Later on, you talk about being embroiled in a major label bidding war, which was common in the 1990s but feels prehistoric for an alternative act today. What do young artists deal with now instead?

The bidding war represents a moment where it’s very fresh and new and there’s a lot of excitement. That still exists. Sometimes it can be someone who was discovered over the Internet, or blew up for some reason related to a news site. There are artists still who are living on a loan; they haven’t made it, but everyone knows who they are. It’s hard when you do it that way. That’s where we were going with it.

If you’ve been touring for five years like we were, great! You’re ready for it. Whatever happens, you can take it. But you’re a YouTube star, like these kids who were starting in the 2000s, they don’t know how to do anything! As soon as the clicks go down, they’re fucked. That’s their version of a bidding war. The difference is that you want to enter these situations ready.

If someone makes it big like Kendrick Lamar did, he could back it up. He’d been doing it for a while. He’d done it plenty. He had a mentor, everyone was [in his corner], he was moving. But with a lot of rappers that come up, they have to move really fast. They get thrown off the bull, fast.
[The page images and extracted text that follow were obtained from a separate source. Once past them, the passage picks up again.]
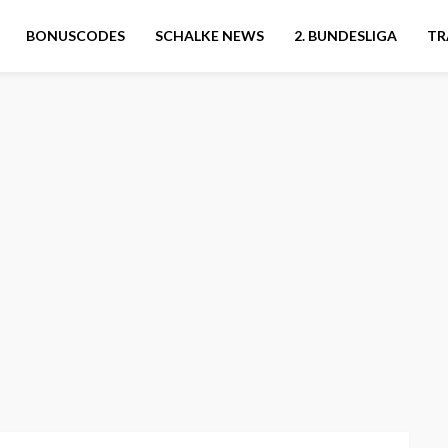
BONUSCODES
SCHALKE NEWS
2. BUNDESLIGA
TR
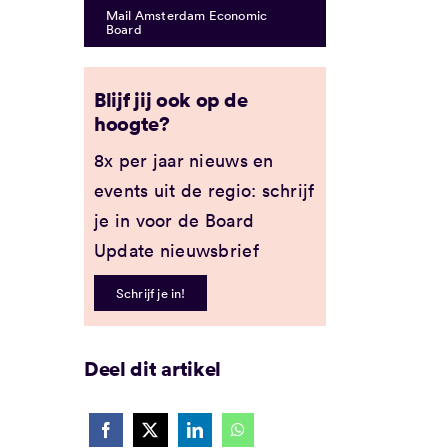
Mail Amsterdam Economic
Board
Blijf jij ook op de
hoogte?
8x per jaar nieuws en
events uit de regio: schrijf
je in voor de Board
Update nieuwsbrief
Schrijf je in!
Deel dit artikel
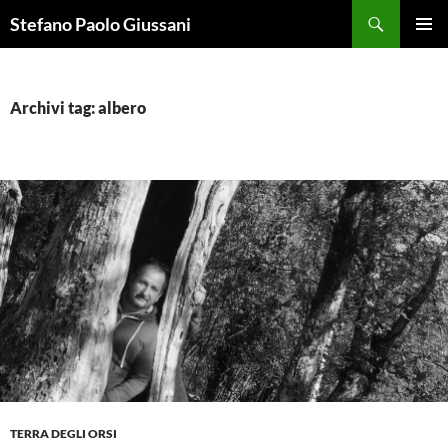
Vai
Cerca
Stefano Paolo Giussani
al
MENU
contenuto
PRINCI
Archivi tag: albero
TERRA DEGLI ORSI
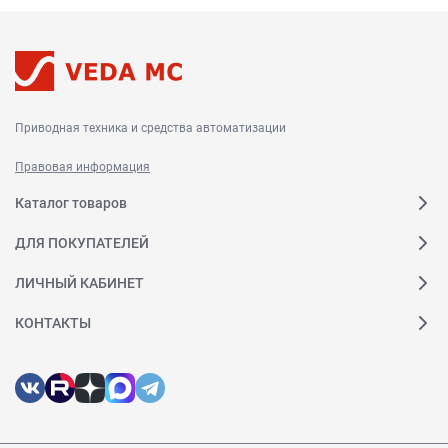
Приводная техника и средства автоматизации
Правовая информация
Каталог товаров
ДЛЯ ПОКУПАТЕЛЕЙ
ЛИЧНЫЙ КАБИНЕТ
КОНТАКТЫ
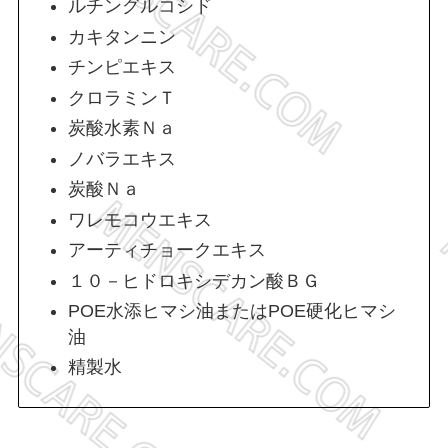
ルチングルコシド
カキタンニン
チンピエキス
クロラミンＴ
炭酸水素Ｎａ
ノバラエキス
炭酸Ｎａ
ワレモコウエキス
アーティチョークエキス
１０－ヒドロキシデカン酸ＢＧ
POE水添ヒマシ油またはPOE硬化ヒマシ
油
精製水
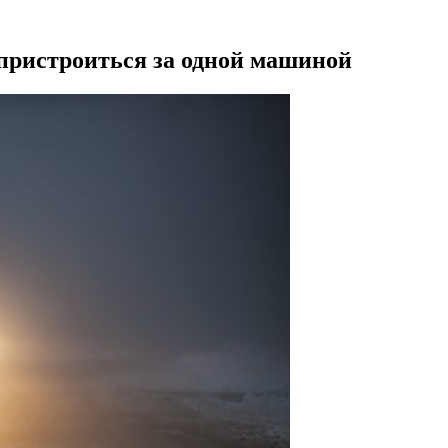
 пристроиться за одной машиной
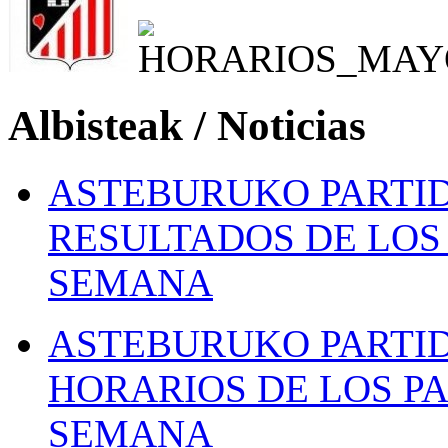
Albisteak / Noticias
ASTEBURUKO PARTID
RESULTADOS DE LOS 
SEMANA
ASTEBURUKO PARTID
HORARIOS DE LOS PA
SEMANA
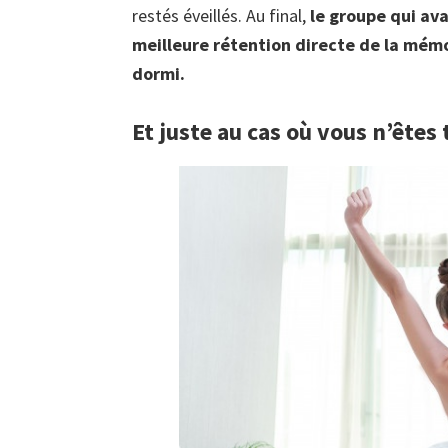
restés éveillés. Au final,
le groupe qui ava
meilleure rétention directe de la mémo
dormi.
Et juste au cas où vous n’ête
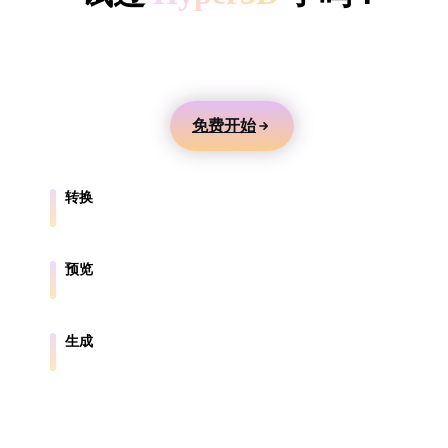
ComfyUI
用文本或图片生成 3D 模型，在线预览，并导出到游
戏、产品、AR 和 3D 打印工作流。
风格
Abstract
Anime
Cartoon
Cel-Shaded
免费开始
Fantasy
Flat
Gothic
Hand-Painte
转换
Industrial
Isometric
Low Poly
Medieval
在浏览器支持的格式之间转换模型。
Minimalist
Modern
Organic
Photorealisti
预览
在线检查源文件和转换后的文件。
Pixel Art
Realistic
Retro
Stylized
生成
从文本或图片创建新的 3D 资产。
Voxel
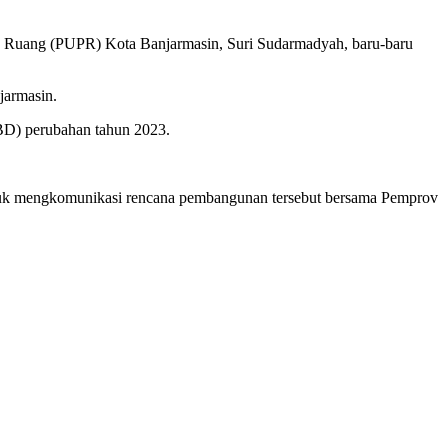
an Ruang (PUPR) Kota Banjarmasin, Suri Sudarmadyah, baru-baru
jarmasin.
APBD) perubahan tahun 2023.
untuk mengkomunikasi rencana pembangunan tersebut bersama Pemprov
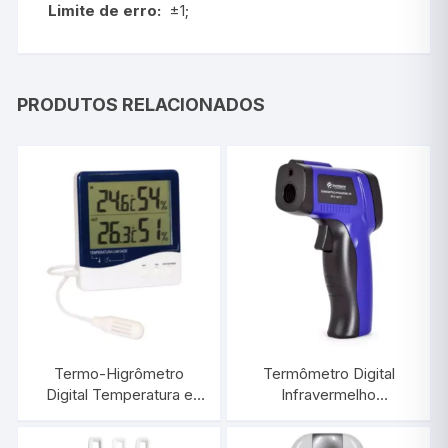
Limite de erro:
±1;
PRODUTOS RELACIONADOS
Termo-Higrômetro
Termômetro Digital
Digital Temperatura e
Infravermelho
Umidade Interna/Externa
-50°C/+420°C |
| INCOTERM
INCOTERM ST-400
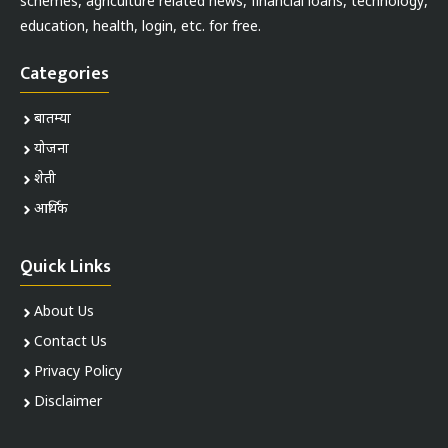
schemes, agriculture related news, financial loans, technology,
education, health, login, etc. for free.
Categories
बातम्या
योजना
शेती
आर्थिक
Quick Links
About Us
Contact Us
Privacy Policy
Disclaimer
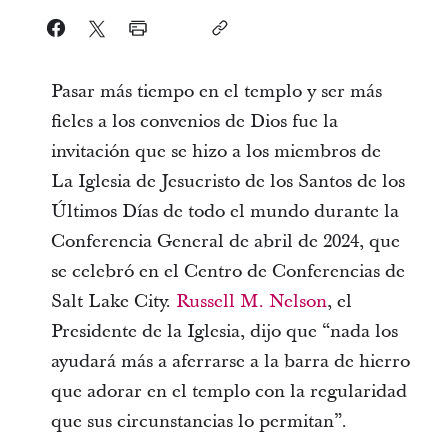
Pasar más tiempo en el templo y ser más
fieles a los convenios de Dios fue la
invitación que se hizo a los miembros de
La Iglesia de Jesucristo de los Santos de los
Últimos Días de todo el mundo durante la
Conferencia General de abril de 2024, que
se celebró en el Centro de Conferencias de
Salt Lake City.
Russell M. Nelson
, el
Presidente de la Iglesia, dijo que “nada los
ayudará más a aferrarse a la barra de hierro
que adorar en el templo con la regularidad
que sus circunstancias lo permitan”.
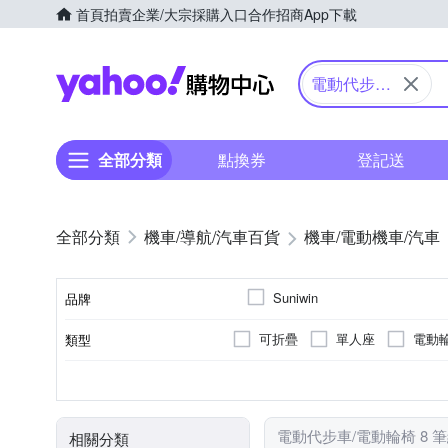
首頁
拍賣
企業/大宗採購入口
合作招商
App下載
Yahoo購物中心
電動代步車/
電動輪椅
全部分類
點換券
登記送
機車/導航/汽車百貨
機車/電動機車/汽車
Suniwin
品牌
可折疊
單人座
電動
類型
品牌名稱
無
20km以下
DC24V2A
DC 29V/2A
20~30km
前後防撞保桿
續航力(平面道路)
充電器
顏色
電動代步車/電動輪椅 8 
相關分類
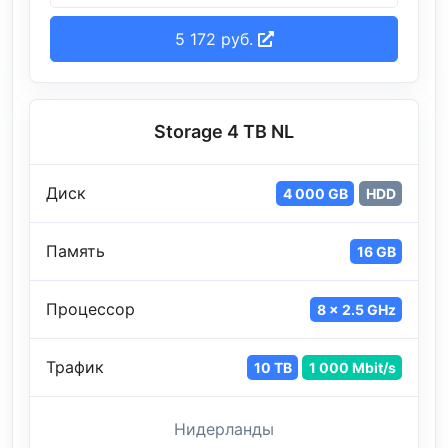
5 172 руб.
Storage 4 TB NL
Диск
4 000 GB
HDD
Память
16 GB
Процессор
8 x 2.5 GHz
Трафик
10 TB
1 000 Mbit/s
Нидерланды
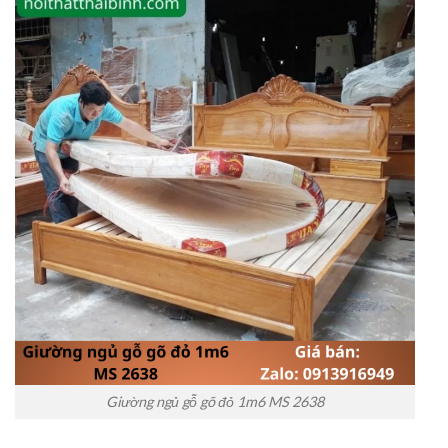
Giường ngủ gỗ gõ đỏ 1m6 MS 2638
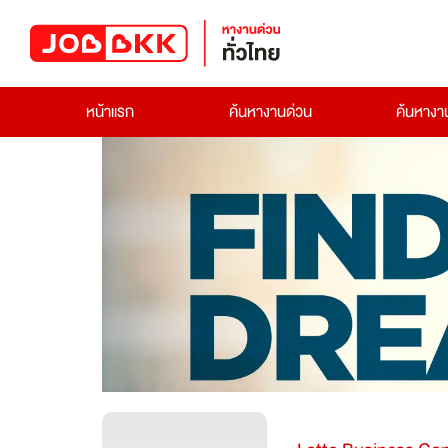
หน้าแรก
ค้นหางานด่วน
ค้นหาง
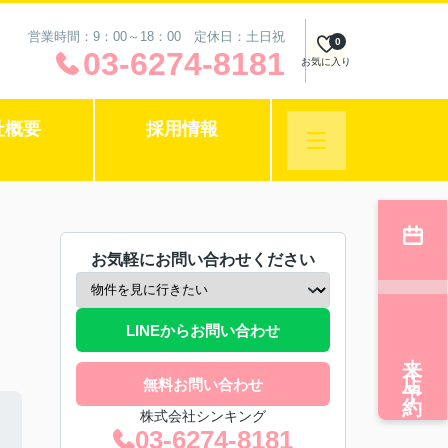
営業時間：9：00～18：00 定休日：土日祝
0
03-6274-8181
お気に入り
社概要
採用情報
お気軽にお問い合わせください
LINEからお問い合わせ
来店予約
無料お問い合わせ
株式会社シンキング
03-6274-8181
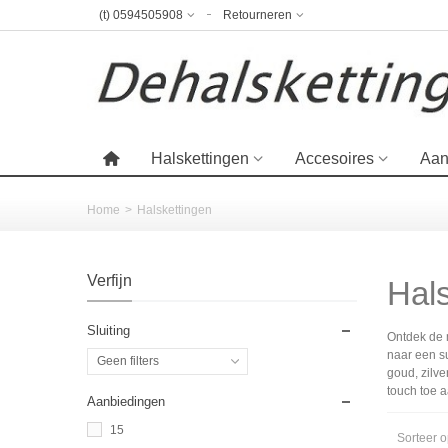
(t) 0594505908
Retourneren
Halskettingen
Accesoires
Aan
Home
>
Halskettingen
Verfijn
Hals
Sluiting
Ontdek de m
naar een su
Geen filters
goud, zilve
touch toe a
Aanbiedingen
15
Sorteer 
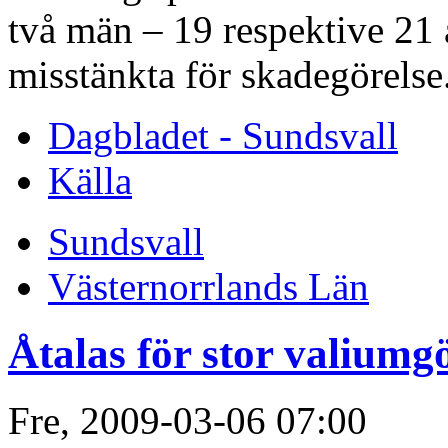
två män – 19 respektive 21 
misstänkta för skadegörelse
Dagbladet - Sundsvall
Källa
Sundsvall
Västernorrlands Län
Åtalas för stor valiu
Fre, 2009-03-06 07:00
The entire book is colored by your awe and respect of artists — of any stripe. What does this mean in our era of piracy, in which the value of creators feels more diminished than ever?

Well, there’s a diminished market value. The market’s all upside down. Take something like a garbage man, a sanitation worker. Those guys go on strike, we’re fucked. We’ve got to have garbage moved out, and yet they are making far less than a lot of other people, when you think about things you actually really need that day to survive.

Those of us who do those jobs are paid less. I’m paid more! And you don’t need me. So I don’t cry for the artist in that way. What I’m more concerned about is the perceived value of art in our culture and civilization, and the way it affects the greater economy, the greater good.

We are nowhere without ideas and creativity, and yet we’ve decided that the spiritual value is very little. People need ideas. I guess that’s where I’m coming from. Like I said, you don’t need me… but you do!